Gemeenten en provincies moeten nu dus ook bij kleinere bouwprojecten beoordelen of een m.e.r.-beoordeling nodig is. Achterliggende gedachte hierbij is dat ook kleine projecten het milieu relatief zwaar kunnen belasten en ook bij kleine projecten van geval tot geval moet worden beoordeeld of een MER nodig is.
Omdat de beoogde activiteiten niet voorkomen in de onderdelen C en D van de bijlage bij het Besluit m.e.r. is er geen noodzaak voor het uitvoeren van een vormvrije m.e.r.-beoordeling.
In of in de directe omgeving van het plangebied bevinden zich geen planologisch te beschermen kabels en leidingen.
De Wgv geeft normen voor de geurbelasting die een veehouderij mag veroorzaken op een geurgevoelig object (bijvoorbeeld een woning). De gemeente Peel en Maas heeft geen geurverordening vastgesteld. Dit betekent dat de gemeente aanvragen in het kader van de Wet milieubeheer en de Wet ruimtelijke ordening toetst aan de wettelijke normen uit de Wet geurhinder en veehouderijen. De normen voor de voorgrondbelasting geur zijn 3 OUe/m³ voor geurgevoelige objecten in de bebouwde kom en 14 OUe/m³ voor geurgevoelige objecten buiten de bebouwde kom.
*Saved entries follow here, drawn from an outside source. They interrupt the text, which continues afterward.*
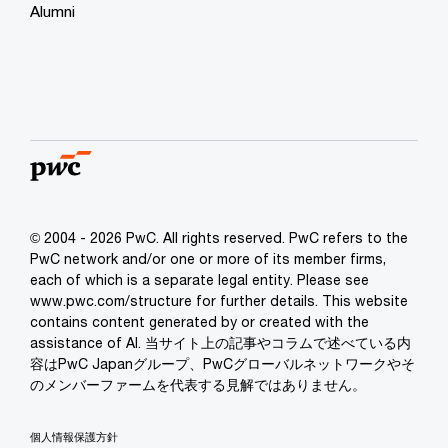
Alumni
© 2004 - 2026 PwC. All rights reserved. PwC refers to the
PwC network and/or one or more of its member firms,
each of which is a separate legal entity. Please see
www.pwc.com/structure for further details. This website
contains content generated by or created with the
assistance of AI. 当サイト上の記事やコラムで述べている内
容はPwC Japanグループ、PwCグローバルネットワークやそ
のメンバーファームを代表する見解ではありません。
個人情報保護方針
De afstand tussen een veehouderij waar dieren worden gehouden van een diercategorie waarvoor niet bij ministeriële regeling een geuremissiefactor is vastgesteld, en een geurgevoelig object bedraagt:
Uit de vastgestelde Structuurvisie Intensieve veehouderij en glastuinbouw buitengebied gemeente Peel en Maas (d.d. 7 december 2011) blijkt dat in de nabijheid van het plangebied geen veehouderijen zijn gelegen waarvan de geurcontour over het plangebied ligt. Er is dan ook binnen het plangebied sprake van een zeer goed woon- en leefklimaat voor wat betreft het aspect geur veehouderijen.
Het aspect geurhinder veehouderijen vormt geen belemmering voor de realisering van het woongebied.
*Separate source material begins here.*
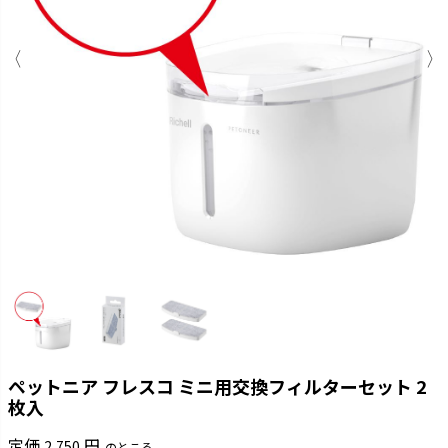
ペットニア フレスコ ミニ用交換フィルターセット 2
枚入
定価
2,750
のところ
Bij ruimtelijke planvorming is een toetsing aan de natuurwetgeving verplicht. In het kader van het plan is een beoordeling gemaakt van de effecten die het plan zal hebben op beschermde natuurwaarden. Hierdoor wordt duidelijk of het plan in overeenstemming is met de natuurwetgeving. Sinds 1 januari 2017 is de Wet natuurbescherming van kracht. Deze vervangt drie wetten; de Natuurbeschermingswet 1998, de Boswet en de Flora- en Faunawet.
De bescherming van de natuur is per 1 januari 2017 in Nederland vastgelegd in de Wet natuurbescherming (Wnb). Deze wet vormt voor wat betreft soortenbescherming en gebiedsbescherming een uitwerking van de Europese Vogelrichtlijn en Habitatrichtlijn. Daarnaast vindt beleidsmatige gebiedsbescherming plaats door middel van het Natuurnetwerk Nederland (NNN), de voormalige Ecologische Hoofdstructuur (EHS).
Gebiedsbescherming vanuit de Wet natuurbescherming
De Wet natuurbescherming heeft voor wat betreft gebiedsbescherming betrekking op de Europees beschermde Natura 2000-gebieden. De Vogelrichtlijn- en Habitatrichtlijngebieden worden in Nederland gecombineerd als Natura 2000-gebieden aangewezen. Als er naar aanleiding van projecten, plannen en activiteiten mogelijkerwijs significante effecten optreden, dienen deze vooraf in kaart gebracht en beoordeeld te worden. Projecten, plannen en activiteiten die mogelijk een negatief effect hebben op de beschermde natuur in een Natura 2000-gebied zijn vergunning plichtig.
Gebiedsbescherming vanuit provinciaal beleid
De provinciale groenstructuur bestaande uit beschermingszones van verschillende typen (waaronder de Goudgroene en Zilvergroene natuurzones) zijn ruimtelijk vastgelegd in het op 12 december 2014 vastgestelde POL2014. De Goudgroene natuurzone vormt het netwerk aan bestaande natuurgebieden (voormalige EHS) en nieuw aan te leggen natuur en verbindingszones tussen de gebieden. De beheergebieden voor agrarisch natuurbeheer behoren tot de Zilvergroene natuurzone. In het Provinciaal Natuurbeheerplan zijn de na te streven doelen weergegeven op het gebied van (agrarisch) natuur- en landschapsbeheer. De feitelijke beleidsmatige gebiedsbescherming vindt plaats middels de uitwerking van het provinciaal beleid in de gemeentelijke bestemmingsplannen.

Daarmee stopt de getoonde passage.